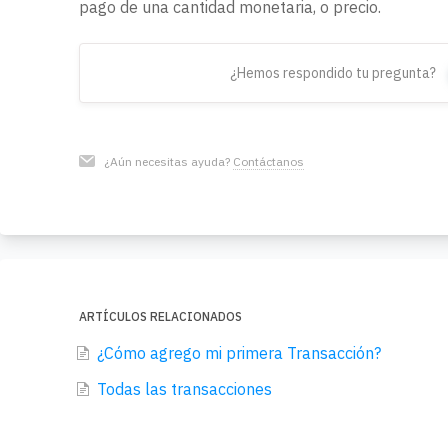
pago de una cantidad monetaria, o precio.
¿Hemos respondido tu pregunta?
¿Aún necesitas ayuda?
Contáctanos
ARTÍCULOS RELACIONADOS
¿Cómo agrego mi primera Transacción?
Todas las transacciones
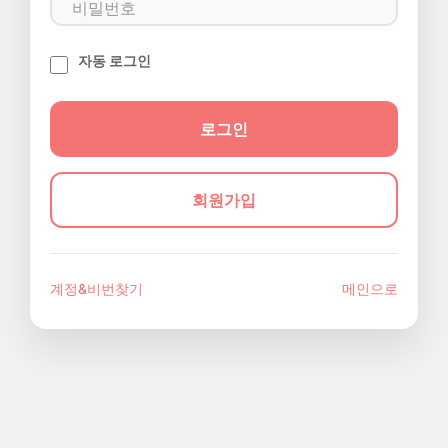
자동 로그인
회원가입
계정&비번찾기
메인으로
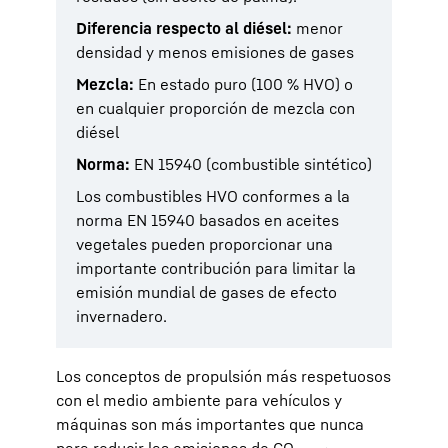
Diferencia respecto al diésel:
menor
densidad y menos emisiones de gases
Mezcla:
En estado puro (100 % HVO) o
en cualquier proporción de mezcla con
diésel
Norma:
EN 15940 (combustible sintético)
Los combustibles HVO conformes a la
norma EN 15940 basados en aceites
vegetales pueden proporcionar una
importante contribución para limitar la
emisión mundial de gases de efecto
invernadero.
Los conceptos de propulsión más respetuosos
con el medio ambiente para vehículos y
máquinas son más importantes que nunca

■ YOUR GOAL ■
Please make an exact copy of the records, leaving out any picture.

■ SOLUTION TO THE PROBLEM ■
pago de una cantidad monetaria, o precio.
¿Hemos respondido tu pregunta?
¿Aún necesitas ayuda?
Contáctanos
ARTÍCULOS RELACIONADOS
¿Cómo agrego mi primera Transacción?
Todas las transacciones
자동 로그인
회원가입
계정&비번찾기
메인으로
Diferencia respecto al diésel:
menor
densidad y menos emisiones de gases
Mezcla:
En estado puro (100 % HVO) o
en cualquier proporción de mezcla con
diésel
Norma:
EN 15940 (combustible sintético)
Los combustibles HVO conformes a la
norma EN 15940 basados en aceites
vegetales pueden proporcionar una
importante contribución para limitar la
emisión mundial de gases de efecto
invernadero.
Los conceptos de propulsión más respetuosos
con el medio ambiente para vehículos y
máquinas son más importantes que nunca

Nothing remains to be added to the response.